Velasco was one of the survivors of the clandestine detention centre that operated in police station number 5 in the city of La Plata, where Ana Libertad Baratti de la Cuadra — who on Friday recovered her real identity — was born in 1977.

He has lived in Spain since 1977, when he was released from the concentration camp. In conversation with the Herald, he celebrated the good news and that the truth has finally emerged.

“My lawyer in the trial against Von Wernich, Guadalupe Godoy, was the first person that phoned me to tell me the news. I was surprised. Of course, I am happy,” Velasco said. Godoy and other lawyers were yesterday taking part of a hearing in the trial for crimes committed in the clandestine detention centre known as La Cacha, where Estela Barnes de Carlotto’s daughter, Laura, was held before giving birth to her baby, now a 36-year-old man who recovered his real identity 18 days ago.

How did you meet Elena de la Cuadra and Héctor Baratti?

In fact, I did not meet Elena. I was in the same cell with Héctor, Ricardo Bonín and Humberto Fraccaroli. I was in the same cell for 22 days and we developed an important friendship.

What was your encounter with Von Wernich like?

He came to the cell and he said we should not have hatred due to torture but I told him that it was impossible, and that they were going to be held responsible for what they were doing. I had a peculiar relation with him because he told me while I was in detention that he was the cousin of an uncle’s wife. Baratti was silent but then he told Von Wernich: “Why is my baby girl responsible? She is kidnapped and she was born in custody.” Then the chaplain said that our children had to pay for the sins of their parents and that our parents would not be able to raise our children because they have already educated children who turned out to be terrorists.

Elena only had her baby for four days. Did Von Wernich tell Baratti this when the baby girl was still there in the police station?
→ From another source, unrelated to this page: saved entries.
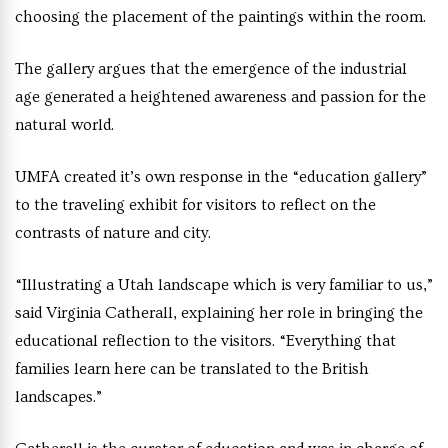
choosing the placement of the paintings within the room.
The gallery argues that the emergence of the industrial
age generated a heightened awareness and passion for the
natural world.
UMFA created it’s own response in the “education gallery”
to the traveling exhibit for visitors to reflect on the
contrasts of nature and city.
“Illustrating a Utah landscape which is very familiar to us,”
said Virginia Catherall, explaining her role in bringing the
educational reflection to the visitors. “Everything that
families learn here can be translated to the British
landscapes.”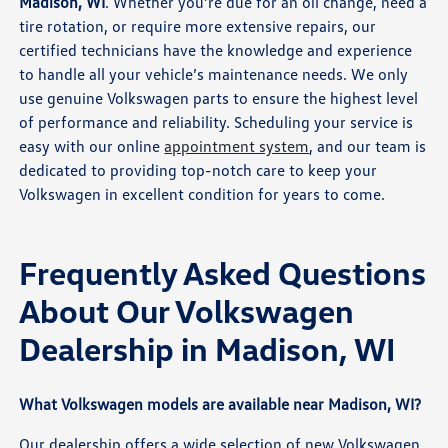
Madison, WI
. Whether you’re due for an oil change, need a
tire rotation, or require more extensive repairs, our
certified technicians have the knowledge and experience
to handle all your vehicle’s maintenance needs. We only
use genuine Volkswagen parts to ensure the highest level
of performance and reliability. Scheduling your service is
easy with our online
appointment system
, and our team is
dedicated to providing top-notch care to keep your
Volkswagen in excellent condition for years to come.
Frequently Asked Questions
About Our Volkswagen
Dealership in Madison, WI
What Volkswagen models are available near Madison, WI?
Our dealership offers a wide selection of new Volkswagen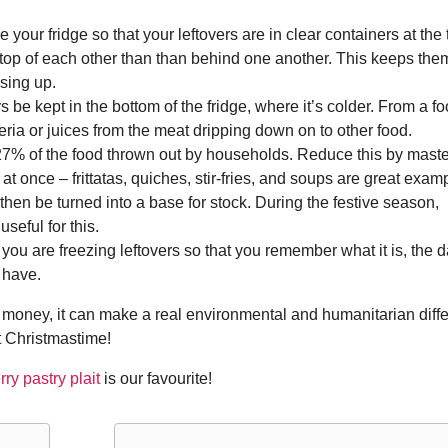
 your fridge so that your leftovers are in clear containers at the 
 top of each other than than behind one another. This keeps the
sing up.
be kept in the bottom of the fridge, where it’s colder. From a f
teria or juices from the meat dripping down on to other food.
7% of the food thrown out by households. Reduce this by maste
 at once – frittatas, quiches, stir-fries, and soups are great exam
 then be turned into a base for stock. During the festive season,
seful for this.
ou are freezing leftovers so that you remember what it is, the d
 have.
u money, it can make a real environmental and humanitarian diff
at Christmastime!
ry pastry plait
is our favourite!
No, that conversation came later. I know that Héctor met his baby and he saw Elena. He knew that he was going to be killed. They were arrested in February and I was abducted in July. He used to beg us to remember his mother-in-law’s address and to go to tell her to look for the baby. He wanted her to know that the baby was born and that her name was Ana Libertad. Ana was the name they had always liked and Libertad (freedom) was something that they held in great regard because of the circumstances.
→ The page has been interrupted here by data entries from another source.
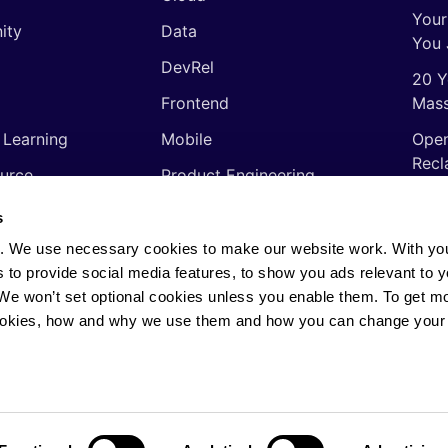
Your
ity
Data
You 
DevRel
20 Y
Frontend
Mass
 Learning
Mobile
Open
Recl
urce
Product Engineering
The 
ming Languages
Quality Assurance
s
Shor
Software Engineering
. We use necessary cookies to make our website work. With yo
Thin
s to provide social media features, to show you ads relevant to y
Video
soft
. We won’t set optional cookies unless you enable them. To get m
ookies, how and why we use them and how you can change your 
rights reserved.
Privacy Policy
·
Cookie Policy
·
AI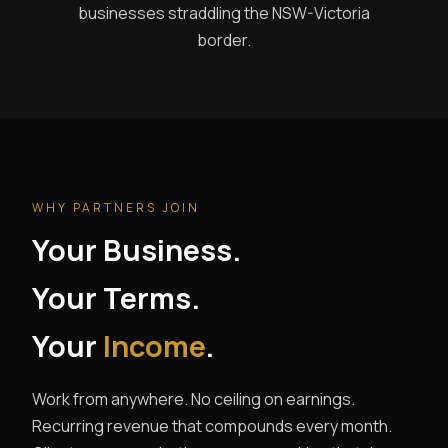
businesses straddling the NSW-Victoria
border.
WHY PARTNERS JOIN
Your Business.
Your Terms.
Your
Income
.
Work from anywhere. No ceiling on earnings.
Recurring revenue that compounds every month.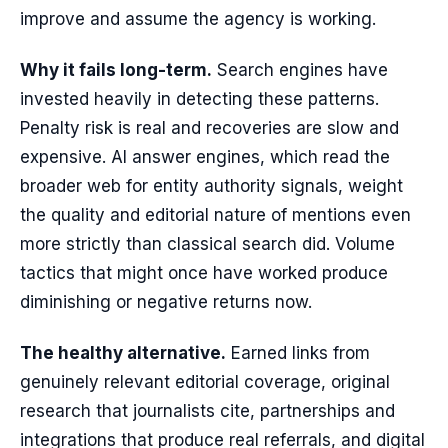
improve and assume the agency is working.
Why it fails long-term.
Search engines have
invested heavily in detecting these patterns.
Penalty risk is real and recoveries are slow and
expensive. AI answer engines, which read the
broader web for entity authority signals, weight
the quality and editorial nature of mentions even
more strictly than classical search did. Volume
tactics that might once have worked produce
diminishing or negative returns now.
The healthy alternative.
Earned links from
genuinely relevant editorial coverage, original
research that journalists cite, partnerships and
integrations that produce real referrals, and digital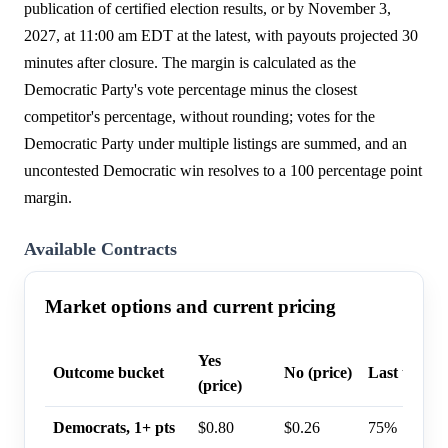
publication of certified election results, or by November 3,
2027, at 11:00 am EDT at the latest, with payouts projected 30
minutes after closure. The margin is calculated as the
Democratic Party's vote percentage minus the closest
competitor's percentage, without rounding; votes for the
Democratic Party under multiple listings are summed, and an
uncontested Democratic win resolves to a 100 percentage point
margin.
Available Contracts
Market options and current pricing
Yes
Outcome bucket
No (price)
Last trade 
(price)
Democrats, 1+ pts
$0.80
$0.26
75%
And when did you contact Héctor’s mother-in-law, Alicia “Licha” Zubasnabar de de la Cuadra?

I was released on August 8, 1977. I was terrified. I was in the middle of a dilemma. I had to let her know but I was totally frightened, so I asked a friend of mine, a classmate from university, to go to Licha’s house to tell her about it.

So that year Licha received two messages regarding her relatives held in the police station number 5: first the note left by survivor Adriana Calvo and then your friend’s visit. Is that right?

Yes.

When did you meet Licha?

I came back to Argentina 10 years after my release, in 1987. A doctor who was a friend of mine was a good friend of her family and he told me that they wanted to meet me. Licha was a charming woman. I told her the anecdotes of the days we spent there. We laughed and we cried together. I thought that was all but a year later I came back to the country and again my friend told me that they wanted to see me to verify some things from my testimony. However, she did not want to check anything from the testimony. In fact, I was the only link she had with her loved ones. I met her every time I have been in the country and she used to give me presents. She used to say that I was “her witness.”

Do you know something else from Ana Libertad apart from the fact that she is living in Europe, as you are?

Nothing else yet. For a long time, I thought about writing a novel — I am writer — with a very similar plot. I thought of writing about a girl living in Spain that thanks to a friend learns about the possibility of being the daughter of disappeared parents and that she finally had her blood tests, which would confirm that she was Ana Libertad. Pretty similar.